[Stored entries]
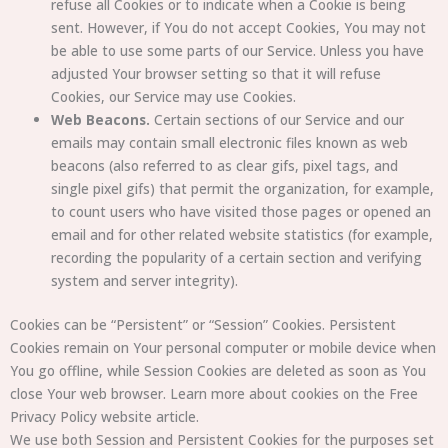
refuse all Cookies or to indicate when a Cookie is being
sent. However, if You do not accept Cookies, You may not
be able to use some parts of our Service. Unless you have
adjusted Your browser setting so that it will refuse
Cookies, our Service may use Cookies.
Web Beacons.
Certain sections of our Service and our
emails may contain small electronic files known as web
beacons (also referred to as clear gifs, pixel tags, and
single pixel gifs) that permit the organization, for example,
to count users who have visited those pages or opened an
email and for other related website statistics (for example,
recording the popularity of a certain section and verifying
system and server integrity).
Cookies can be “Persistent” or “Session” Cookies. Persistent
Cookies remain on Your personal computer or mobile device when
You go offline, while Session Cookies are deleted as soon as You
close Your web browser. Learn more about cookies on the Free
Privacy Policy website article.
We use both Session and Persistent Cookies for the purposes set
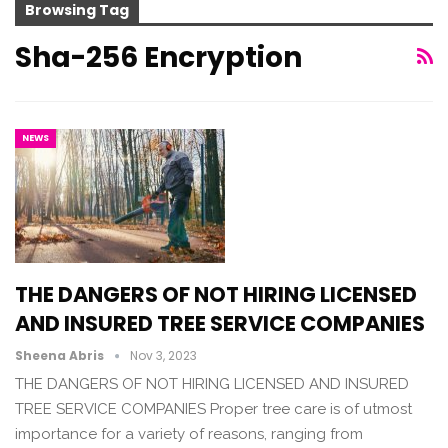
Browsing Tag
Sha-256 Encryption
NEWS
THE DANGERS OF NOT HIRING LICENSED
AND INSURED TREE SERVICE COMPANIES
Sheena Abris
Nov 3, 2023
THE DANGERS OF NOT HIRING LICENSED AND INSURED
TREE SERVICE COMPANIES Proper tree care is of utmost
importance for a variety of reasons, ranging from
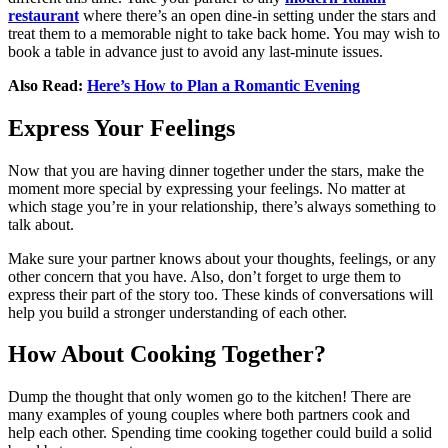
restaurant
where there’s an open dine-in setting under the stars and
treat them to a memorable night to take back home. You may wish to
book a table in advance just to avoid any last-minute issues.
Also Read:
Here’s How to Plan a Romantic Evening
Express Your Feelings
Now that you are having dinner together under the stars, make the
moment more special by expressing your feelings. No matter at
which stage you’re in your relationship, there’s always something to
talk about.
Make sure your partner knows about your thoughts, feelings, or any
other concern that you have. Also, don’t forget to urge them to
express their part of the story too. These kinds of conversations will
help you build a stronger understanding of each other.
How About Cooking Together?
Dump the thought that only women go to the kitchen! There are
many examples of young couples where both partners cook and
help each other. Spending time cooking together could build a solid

PROBLEM STATEMENT:
Above are some records. Reproduce the lines from the one with "be able to use" down to the one with "help you build", keeping both, and leave every picture out.

FINISHED EXERCISE:
be able to use some parts of our Service. Unless you have
adjusted Your browser setting so that it will refuse
Cookies, our Service may use Cookies.
Web Beacons.
Certain sections of our Service and our
emails may contain small electronic files known as web
beacons (also referred to as clear gifs, pixel tags, and
single pixel gifs) that permit the organization, for example,
to count users who have visited those pages or opened an
email and for other related website statistics (for example,
recording the popularity of a certain section and verifying
system and server integrity).
Cookies can be “Persistent” or “Session” Cookies. Persistent
Cookies remain on Your personal computer or mobile device when
You go offline, while Session Cookies are deleted as soon as You
close Your web browser. Learn more about cookies on the Free
Privacy Policy website article.
We use both Session and Persistent Cookies for the purposes set
Browsing Tag
Sha-256 Encryption
NEWS
THE DANGERS OF NOT HIRING LICENSED
AND INSURED TREE SERVICE COMPANIES
Sheena Abris
Nov 3, 2023
THE DANGERS OF NOT HIRING LICENSED AND INSURED
TREE SERVICE COMPANIES Proper tree care is of utmost
importance for a variety of reasons, ranging from
restaurant
where there’s an open dine-in setting under the stars and
treat them to a memorable night to take back home. You may wish to
book a table in advance just to avoid any last-minute issues.
Also Read:
Here’s How to Plan a Romantic Evening
Express Your Feelings
Now that you are having dinner together under the stars, make the
moment more special by expressing your feelings. No matter at
which stage you’re in your relationship, there’s always something to
talk about.
Make sure your partner knows about your thoughts, feelings, or any
other concern that you have. Also, don’t forget to urge them to
express their part of the story too. These kinds of conversations will
help you build a stronger understanding of each other.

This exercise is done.